November 2006
Featured Articles

Managing Winter Annuals

By Don Ball

The ability to grow winter annual forages such as the small grains, ryegrass, and various annual legumes to produce high-quality grazing during some of the coldest months of the year is a major advantage Alabama livestock producers have over producers in other parts of the country. In a year like this during which there is a widespread shortage of hay for wintering animals, winter annuals are of particular value.

Good production from cool-season annuals requires adequate fertility. Although initial fertilizer applications should have already been made for most plantings in 2006, a review of general recommendations should be appropriate. Phosphorous, potassium, and lime should have been applied at or near planting time according to soil test recommendations. Grass-legume mixtures planted on a prepared seedbed in early autumn should have received 60 pounds of nitrogen at planting time or soon thereafter. If the legume does not make up at least 30 percent of the ground cover or additional grass growth is needed, another 60 pounds of nitrogen should be applied in late February. Grasses grown without legumes and planted in early September on prepared land should have received 100 pounds of nitrogen per acre at or near planting time. An additional 60 pounds of N per acre should be applied in late February.

Winter annual forages overseeded on the sods of warm season grasses such as bermudagrass or bahiagrass typically need less nitrogen fertilizer than plantings made on a prepared seedbed. The reason is that overseeded stands are usually planted 4 to 6 weeks later, which means there is less time for growth between planting and cold weather that will severely limit growth, so less nitrogen fertilizer is needed (this is true for late plantings into a prepared seedbed as well).
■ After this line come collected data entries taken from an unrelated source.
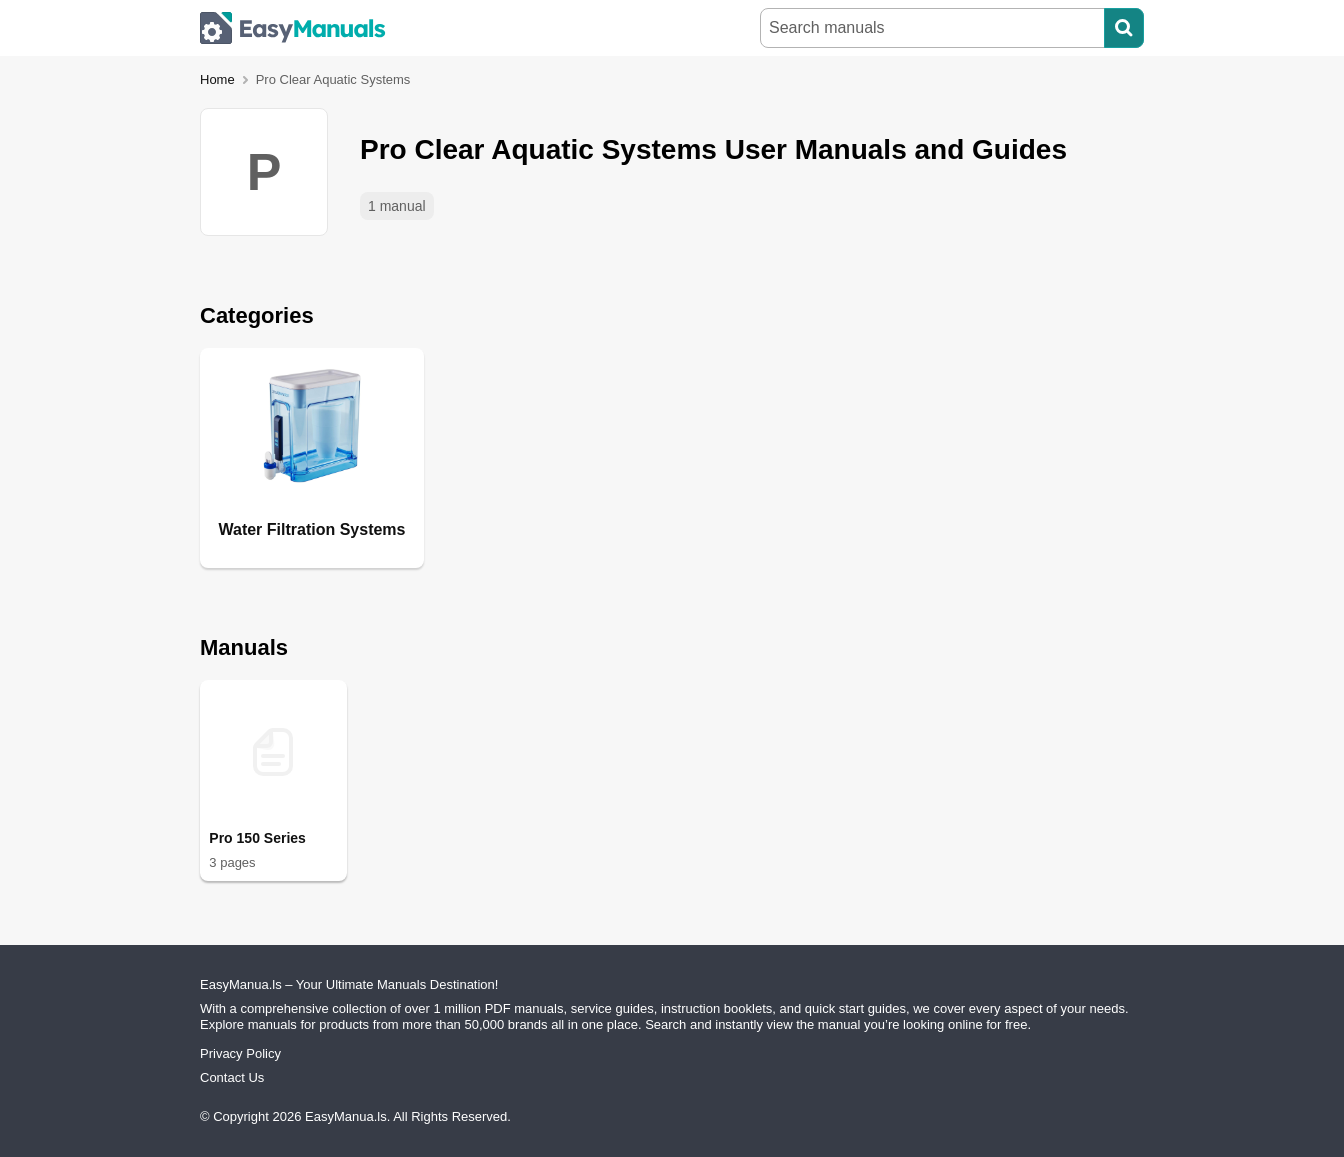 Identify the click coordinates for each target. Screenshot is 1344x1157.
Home (217, 79)
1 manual (397, 206)
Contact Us (232, 1077)
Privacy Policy (240, 1053) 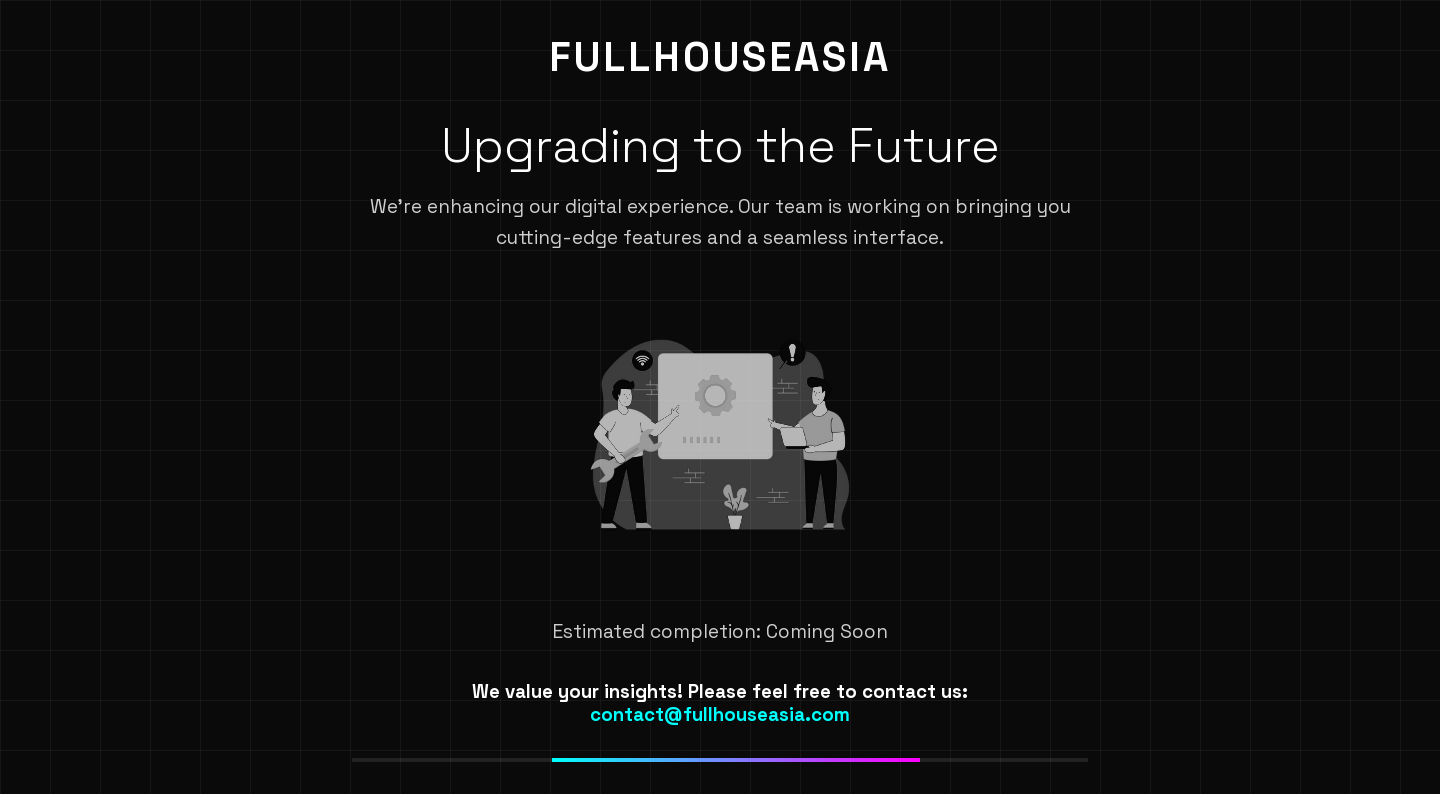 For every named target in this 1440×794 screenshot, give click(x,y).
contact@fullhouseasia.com (720, 714) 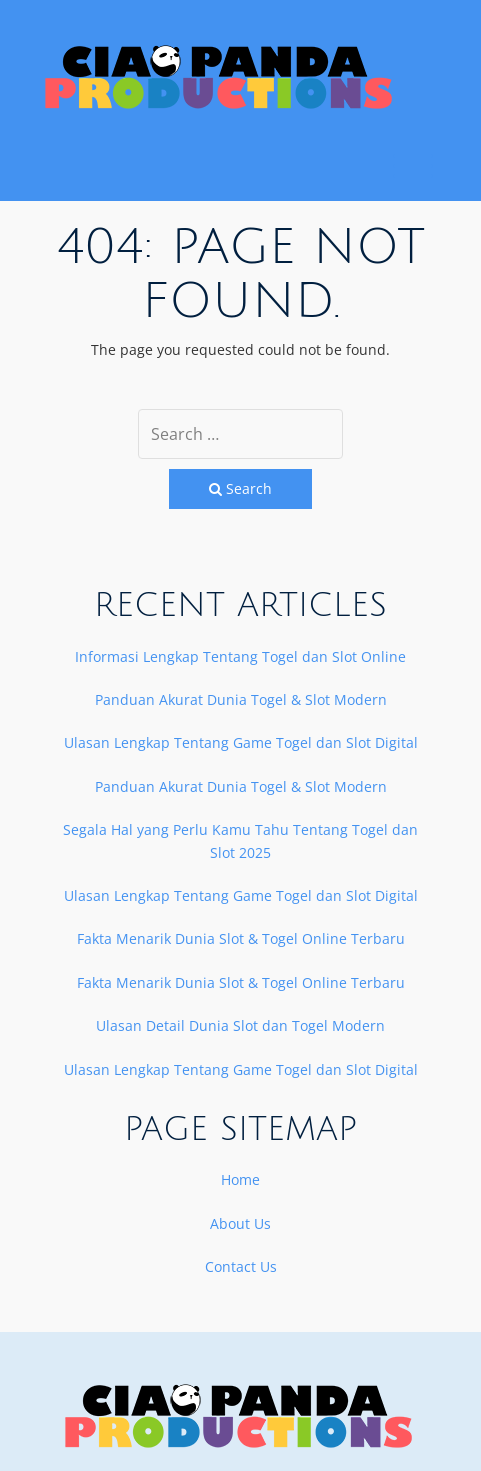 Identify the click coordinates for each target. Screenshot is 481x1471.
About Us (240, 1223)
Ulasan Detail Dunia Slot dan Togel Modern (240, 1025)
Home (240, 1179)
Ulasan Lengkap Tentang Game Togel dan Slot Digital (241, 742)
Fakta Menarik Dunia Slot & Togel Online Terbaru (241, 938)
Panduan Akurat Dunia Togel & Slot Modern (241, 699)
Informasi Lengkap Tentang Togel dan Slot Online (240, 656)
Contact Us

What species are planted and location within the state makes a difference as to the amount of nitrogen needed as well. Small grains, especially rye, make more growth than ryegrass in autumn and winter. Also, the farther south one goes in Alabama, the more forage growth is likely to occur during the winter months. A “rule of thumb” when making nitrogen applications to winter annual grasses (where there is no legume present) is that about a pound of nitrogen is needed per acre for each day of good growing weather that is expected before the next application of nitrogen is to be made or grazing is to be terminated.

It is advisable to not begin grazing winter annuals until small grain seedlings are at least 8 inches tall or ryegrass is at least 6 inches tall. Overseeded ryegrass and clovers are unlikely to provide grazing until late winter, but except for very late-planted fields, grazing of small grain should be possible in late autumn. It’s also important to keep cattle off of a winter annual pasture if the soil is quite soft or during extremely muddy periods, especially when the plants are very small.

If the acreage of winter annuals available is limited and hay is short, a “limit grazing” system in which cattle are turned into the pasture for only a few hours each day is a great technique for efficiently using the forage. Livestock producers who use this system confirm that it is not as much trouble as it sounds like it would be. In this sort of system, 2 to 4 cows (or the equivalent) can be grazed per acre depending on how much additional feed the animals are receiving. Winter annual pastures will not grow in mid-winter (except possibly along the Gulf Coast), so supplemental feed will be required for several weeks in most areas of the state.

Spring growth should be grazed intensively so that the forage will be used efficiently. Keeping overseeded warm season perennial pastures grazed down in spring also minimize competition between the winter annuals and the summer grass. Ideally, winter annual pastures should not be grazed closer than 3 to 4 inches. If a pasture is not kept grazed down during the spring flush of growth, much of the forage produced will be wasted by trampling and fouling. In addition, much of the forage will be older, lower in quality, and less palatable, and any legumes in mixture will be shaded by grass and become non-productive.

Don Ball is an Extension Forage Crop Agronomist with Auburn University.